Last week I offered thoughts on some of the most important trends in the mobile industry as we head into 2015, so for my last column of the year I’ll address a few segments of the industry that I expect to face serious headwinds over the next 12 months. The areas I expect hype to outpace actual traction next year include:

  • Mobile payments. I asked last week whether Apple Pay can pry open the market for competing services, and I think that will eventually be the case. The market faces too many hurdles to see anything resembling hockey-stick uptake next year, however. The inclusion of NFC in the iPhone 6 and 6S is a good start, of course, but most (probably the vast majority) iPhone models don’t support the technology. In fact, NFC still isn’t included in most new handsets worldwide, and users have shown very little interest in competing payments solutions that use alternative mechanisms such as QR codes or SMS. (And it isn’t like a majority of iPhone 6 and 6S users are tripping over themselves to use Apple Pay, either.) Meanwhile, the industry must develop complicated partnerships and business models that provide an incentive for retailers, advertisers, and consumers to use mobile payments. That will likely be the biggest hurdle of all. Apple Pay will almost certainly make some impressive strides next year, but the overall market for mobile payments at the point of sale will continue to fall short of many analysts’ expectations.
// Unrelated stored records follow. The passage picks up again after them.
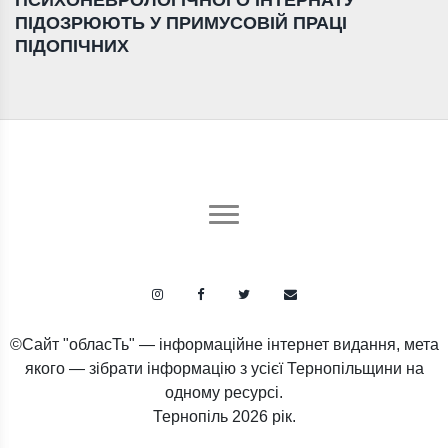
ПСИХОНЕВРОЛОГІЧНОГО ІНТЕРНАТУ
ПІДОЗРЮЮТЬ У ПРИМУСОВІЙ ПРАЦІ
ПІДОПІЧНИХ
©Сайт "обласТь" — інформаційне інтернет видання, мета
якого — зібрати інформацію з усієї Тернопільщини на
одному ресурсі.
Тернопіль
2026 рік.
  • Beacons. Some merchants and shopping centers are rushing to deploy beacons in an effort to engage with consumers multiple times as they stroll through stores. But beacon-based campaigns require substantial consumer education, and retailers must explain not only which app shoppers must download but why they should in the first place. And there’s plenty of evidence that shoppers not only don’t want their movements to be tracked via their handsets as they shop, they don’t want to receive the in-app notifications that are the underpinning of typical beacon-based campaigns. I’m sure some savvy merchants will use beacons to tactfully deliver location-based information or promotional discounts that shoppers will actually value, but I predict we’ll see far too many ill-conceived campaigns that are poorly executed. Which is why I think beacons will see more initial usage at venues such as museums and mass-transit hubs, where users actually want more information.
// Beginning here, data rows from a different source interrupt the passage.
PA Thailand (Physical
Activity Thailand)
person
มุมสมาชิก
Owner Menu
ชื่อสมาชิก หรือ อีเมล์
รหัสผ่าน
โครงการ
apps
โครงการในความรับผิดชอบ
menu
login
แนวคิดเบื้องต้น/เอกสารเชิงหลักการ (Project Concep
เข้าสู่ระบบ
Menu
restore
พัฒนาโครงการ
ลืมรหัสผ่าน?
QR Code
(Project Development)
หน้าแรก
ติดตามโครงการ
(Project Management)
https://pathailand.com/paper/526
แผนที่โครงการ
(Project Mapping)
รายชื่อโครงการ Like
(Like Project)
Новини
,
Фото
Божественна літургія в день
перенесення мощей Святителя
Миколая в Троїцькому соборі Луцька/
  • Smartwatches. The Apple Watch hasn’t even hit the market yet, but T-Mobile CEO John Legere predicted this week that the device will “mark the tipping point when wearables go from niche to mainstream.” The device will almost certainly mark a substantial evolution in wearable hardware — combining notifications, health, and fitness features, advanced haptics and Siri on your wrist — but it’s tough to see how those offerings create a watch that’s compelling enough to blow open the wearables market, particularly at the expected starting price of $350 or so. Indeed, multiple surveys have found that only a small fraction of iPhone owners are interested in the Apple Watch, and the interest that does exist is already waning. If Apple’s initial foray into the smartwatch market isn’t a resounding success — and there are good reasons to think it won’t be — it’s difficult to see another manufacturer producing a hit smartwatch next year.

This wraps up another eventful year in the mobile industry, and I’d love to see your thoughts on what to expect, and not to expect, next year. I encourage you to leave any comments, and I wish you a fantastic 2015.